Figure 3.. EBF Activity Controls Basal and Adaptive Thermogenic Gene Expression

(A) Clustering analysis of gene expression in BAT from Ebf2^WT and Ebf2^ΔAdipoq mice housed at RT or 4°C for 1 week (n = 3 mice per group). (B) Gene Ontology analysis of genes in the light green cluster. (C) Heatmaps of selected genes from light green cluster in (A). Mean log₂ fold change (FC). (D) De novo motif analysis of regions with decreased H3K27ac levels in Ebf2 mutant versus control (WT) BAT of mice housed at RT. (E and F) De novo motif analysis of regions that display increased H3K27ac levels during cold exposure in BAT from (E) Ebf2^WT and (F) Ebf2^ΔAdipoq mice. (G) Relative mRNA levels of Ebf1, Ebf2, and other indicated genes in BAT from Ebf1^WT and Ebf1^ΔAdipoq mice housed at RT (n = 4 mice per group; mean ± SEM). (H) Hematoxylin and eosin staining of BAT from Ebf2^WT, Ebf2^ΔAdipoq, Ebf1/2^WT, and Ebf1/2^ΔAdipoq mice housed at RT or 4°C for 1 week (scale bar, 100 μm). (I) Relative mRNA levels of indicated genes in BAT from Ebf1/2^WT (control) and Ebf1/2^ΔAdipoq (double knockout [DKO]) mice housed at RT or 4°C for 1 week (n = 3–4 mice per group; mean ± SEM).
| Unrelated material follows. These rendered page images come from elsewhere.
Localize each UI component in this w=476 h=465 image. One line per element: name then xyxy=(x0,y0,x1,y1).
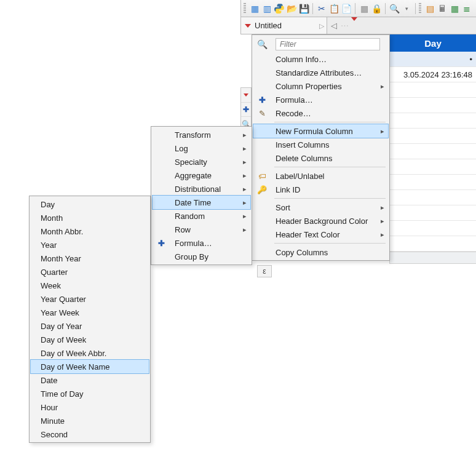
new-formula-column-submenu: Transform Log Specialty Aggregate Distri… xyxy=(151,126,252,265)
mi-recode[interactable]: ✎ Recode… xyxy=(253,106,388,120)
new-data-icon[interactable]: ▦ xyxy=(249,3,260,14)
table-cell[interactable] xyxy=(390,205,476,221)
mi-day-of-week[interactable]: Day of Week xyxy=(31,333,149,346)
mi-month-year[interactable]: Month Year xyxy=(31,252,149,265)
gutter-menu-icon[interactable] xyxy=(241,88,251,103)
table-footer-row xyxy=(390,252,476,264)
tab-menu-icon[interactable] xyxy=(245,24,251,28)
table-cell[interactable] xyxy=(390,144,476,159)
mi-year-week[interactable]: Year Week xyxy=(31,306,149,319)
mi-label: Column Info… xyxy=(276,55,327,64)
mi-day-of-year[interactable]: Day of Year xyxy=(31,319,149,333)
mi-year[interactable]: Year xyxy=(31,238,149,252)
mi-column-info[interactable]: Column Info… xyxy=(253,52,388,66)
mi-label: Standardize Attributes… xyxy=(276,68,362,78)
table-cell[interactable] xyxy=(390,98,476,113)
mi-label: Random xyxy=(175,212,205,221)
mi-label: Copy Columns xyxy=(276,248,328,257)
mi-insert-columns[interactable]: Insert Columns xyxy=(253,138,388,151)
toolbar-grip[interactable] xyxy=(244,3,246,14)
prev-tab-icon[interactable]: ◁ xyxy=(330,21,338,30)
search-dropdown-icon[interactable]: ▾ xyxy=(401,3,412,14)
mi-label: Month Year xyxy=(41,254,81,263)
document-tab[interactable]: Untitled ▷ xyxy=(241,17,327,34)
mi-day[interactable]: Day xyxy=(31,197,149,211)
table-cell[interactable] xyxy=(390,113,476,129)
mi-distributional[interactable]: Distributional xyxy=(153,182,250,196)
mi-log[interactable]: Log xyxy=(153,141,250,155)
python-icon[interactable] xyxy=(274,3,285,14)
row-gutter: ✚ 🔍 xyxy=(240,87,252,132)
cell-value: 3.05.2024 23:16:48 xyxy=(403,70,472,79)
mi-standardize-attributes[interactable]: Standardize Attributes… xyxy=(253,66,388,79)
column-total-cell[interactable]: ε xyxy=(257,265,272,277)
mi-label: Formula… xyxy=(276,95,313,105)
table-cell[interactable] xyxy=(390,82,476,98)
grid-icon[interactable]: ▦ xyxy=(359,3,370,14)
date-time-submenu: DayMonthMonth Abbr.YearMonth YearQuarter… xyxy=(29,196,151,443)
mi-week[interactable]: Week xyxy=(31,279,149,292)
menu-filter-input[interactable] xyxy=(276,38,380,50)
mi-group-by[interactable]: Group By xyxy=(153,250,250,263)
table-cell[interactable] xyxy=(390,221,476,236)
column-context-menu: 🔍 Column Info… Standardize Attributes… C… xyxy=(252,34,390,261)
toolbar-grip[interactable] xyxy=(419,3,421,14)
table-cell[interactable] xyxy=(390,236,476,252)
lock-icon[interactable]: 🔒 xyxy=(371,3,382,14)
new-script-icon[interactable]: ▥ xyxy=(261,3,272,14)
data-table-icon[interactable]: ▤ xyxy=(424,3,435,14)
mi-quarter[interactable]: Quarter xyxy=(31,265,149,279)
table-cell[interactable] xyxy=(390,175,476,190)
mi-label-unlabel[interactable]: 🏷 Label/Unlabel xyxy=(253,169,388,183)
mi-label: Delete Columns xyxy=(276,154,333,163)
mi-formula[interactable]: ✚ Formula… xyxy=(253,93,388,106)
open-icon[interactable]: 📂 xyxy=(286,3,297,14)
mi-second[interactable]: Second xyxy=(31,427,149,441)
mi-transform[interactable]: Transform xyxy=(153,128,250,141)
column-header-day[interactable]: Day xyxy=(390,34,476,52)
mi-year-quarter[interactable]: Year Quarter xyxy=(31,292,149,306)
mi-aggregate[interactable]: Aggregate xyxy=(153,169,250,182)
mi-delete-columns[interactable]: Delete Columns xyxy=(253,151,388,165)
mi-header-bg-color[interactable]: Header Background Color xyxy=(253,214,388,228)
gutter-add-icon[interactable]: ✚ xyxy=(241,103,251,117)
mi-specialty[interactable]: Specialty xyxy=(153,155,250,169)
table-cell[interactable] xyxy=(390,159,476,175)
table-cell[interactable] xyxy=(390,129,476,144)
mi-day-of-week-name[interactable]: Day of Week Name xyxy=(31,360,149,373)
paste-icon[interactable]: 📄 xyxy=(341,3,352,14)
mi-hour[interactable]: Hour xyxy=(31,400,149,414)
mi-month-abbr[interactable]: Month Abbr. xyxy=(31,225,149,238)
tab-list-dropdown[interactable] xyxy=(351,21,357,30)
menu-separator xyxy=(274,167,386,167)
mi-minute[interactable]: Minute xyxy=(31,414,149,427)
mi-header-text-color[interactable]: Header Text Color xyxy=(253,228,388,241)
key-icon: 🔑 xyxy=(257,185,267,194)
mi-label: Year xyxy=(41,240,57,250)
stack-icon[interactable]: ≣ xyxy=(461,3,472,14)
calculator-icon[interactable]: 🖩 xyxy=(437,3,448,14)
mi-day-of-week-abbr[interactable]: Day of Week Abbr. xyxy=(31,346,149,360)
table-cell-marker[interactable]: • xyxy=(390,52,476,67)
plus-icon: ✚ xyxy=(257,95,267,105)
search-icon[interactable]: 🔍 xyxy=(389,3,400,14)
copy-icon[interactable]: 📋 xyxy=(328,3,339,14)
mi-time-of-day[interactable]: Time of Day xyxy=(31,387,149,400)
mi-row[interactable]: Row xyxy=(153,223,250,236)
mi-new-formula-column[interactable]: New Formula Column xyxy=(253,124,388,138)
save-icon[interactable]: 💾 xyxy=(298,3,309,14)
mi-link-id[interactable]: 🔑 Link ID xyxy=(253,183,388,196)
cut-icon[interactable]: ✂ xyxy=(316,3,327,14)
mi-date-time[interactable]: Date Time xyxy=(153,196,250,209)
mi-column-properties[interactable]: Column Properties xyxy=(253,79,388,93)
table-cell[interactable]: 3.05.2024 23:16:48 xyxy=(390,67,476,82)
mi-sort[interactable]: Sort xyxy=(253,201,388,214)
table-cell[interactable] xyxy=(390,190,476,205)
mi-month[interactable]: Month xyxy=(31,211,149,225)
mi-formula[interactable]: ✚ Formula… xyxy=(153,236,250,250)
mi-copy-columns[interactable]: Copy Columns xyxy=(253,245,388,259)
mi-label: Day of Week Abbr. xyxy=(41,349,106,358)
mi-random[interactable]: Random xyxy=(153,209,250,223)
mi-date[interactable]: Date xyxy=(31,373,149,387)
tile-icon[interactable]: ▦ xyxy=(449,3,460,14)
Figure 4.. EBF2 Cooperates with ERRα and PGC1α to Promote Ucp1 Transcription

(A) Chromatin immunoprecipitation sequencing (ChIP-seq) tracks of indicated transcription factors and histone modifications at the Ucp1 locus (Emmett et al., 2017; Shapira et al., 2017). (B) Schematic depicting Ucp1 −6 kb reporter construct and putative EBF and ERR binding sites deleted in mutant reporter. (C and D) Transcriptional activity of the Ucp1 −6 kb enhancer in NIH 3T3 cells upon expression of (C) EBF2, PGC1α, and/or ERRα; (D) EBF2, EBF2 R162A (DNA-binding mutant) or EBF2 DTH (C-terminal domain mutant); and/or PGC1α (n = 3 replicates per group; mean ± SEM). (E–G) Transcriptional activity of the WT or mutant (Mut.) Ucp1 −6 kb enhancer in NIH 3T3 cells upon expression of (E) ERRα and/or PGC1α (n = 3); (F) EBF2 and/or PGC1α (n = 3); or (G) EBF2 and/or PPARγ/RXRα (n = 9) (mean ± SEM). (H) Transcriptional activity of the Ucp1 −6 kb enhancer in control (ctl) or Esrra-deficient NIH 3T3 cells upon expression of EBF2 and/or PGC1α (n = 3 replicates per group; mean ± SEM). (I) Model of EBF function at thermogenic genes (i.e., Ucp1) in the context of cold exposure.